The visions of Grab, like those of Medjugorje, have certain traits in common. In both, the visionaries were children. In Medjugorje, two girls were the favoured ones. In Grab, it was two boys. The time was January; the place, an abandoned house; the boys' occupation, the biblically appropriate job of tending sheep.

"We heard some noise and a little cloud of fog appeared," said Ivan Grbavac, aged nine. "On the shutter on the window, we saw a head." They ran away screaming, after which Ivan's mother came out to see what was going on. "It was Him on the window - Jesus Christ - and I crossed myself," says Desanka Grbavac.

Not much of a vision, some might say, to draw multitudes.
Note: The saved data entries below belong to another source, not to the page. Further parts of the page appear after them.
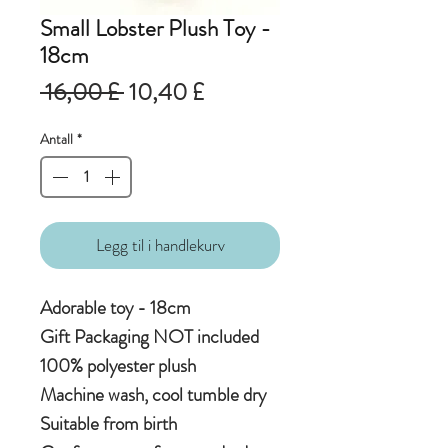
Small Lobster Plush Toy -
18cm
Vanlig
Salgspris
 16,00 £ 
10,40 £
pris
Antall
*
Legg til i handlekurv
Adorable toy - 18cm
Gift Packaging NOT included
100% polyester plush
Machine wash, cool tumble dry
Suitable from birth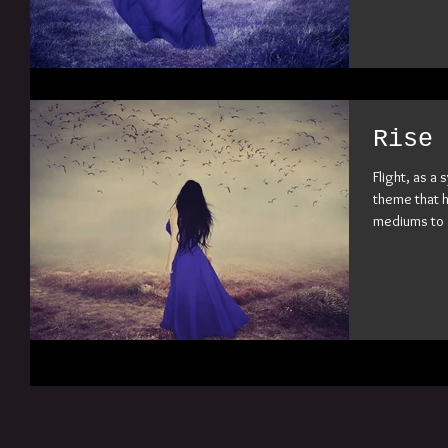
Rise 
Flight, as a
theme that h
mediums to c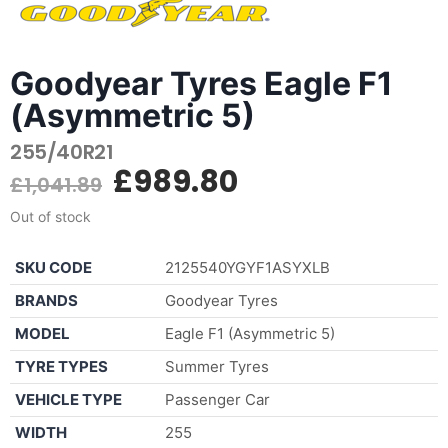
Goodyear Tyres Eagle F1
(Asymmetric 5)
255/40R21
£
989.80
£
1,041.89
Out of stock
SKU CODE
2125540YGYF1ASYXLB
BRANDS
Goodyear Tyres
MODEL
Eagle F1 (Asymmetric 5)
TYRE TYPES
Summer Tyres
VEHICLE TYPE
Passenger Car
WIDTH
255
But the chemistry of shrines is mysterious. There are thousands of visions of God, the Virgin, Christ or his Saints each year - but only some gain the critical momentum in terms of visitors and miracles to develop into working shrines. If Grab does "take off", with Medjugorje, this barren portion of Bosnian Croat land, west of Mostar, would prac- tically have established itself as the apparition centre in Europe.

Thus far, the omens are good. A trickle of visitors in January has grown into thousands. And some of those standing round the ruined house - now bedecked in messages, candles and pictures of Christ - have reported visions of their own. Will the Christ in the window of Grab - population 1,000 - do for this hamlet what the cult of Our Lady has achieved for Medjugorje? Not if Bosnia's Serbs and Muslims have anything to do with it. They sniffed at Medjugorje, harping on the fact the village lay in the heartland of the Ustashe, the violent fascists who ruled a Greater Croatia under Hitler's patronage.

But another, less obvious opponent may well be the Catholic Church itself, which has never looked kindly on Medjugorje. Thus far, Rome has withheld the official seal of approval that would elevate Medjugorje to the rank of Lourdes in France or Fatima in Portugal. One reason for hesitation is the unseemly row over the shrine's authenticity between Medjugorje's Franciscan friars and the local bishop. Bishop Zanic of Mostar, a noisy sceptic, has had to endure the galling spectacle of Medjugorje's rise to prominence and the partial destruction of his palace in the war. Neither his, nor Rome's, disapproval has dissuaded the crowds from Medjugorje. Nor will it, if the faithful so decide, at Grab.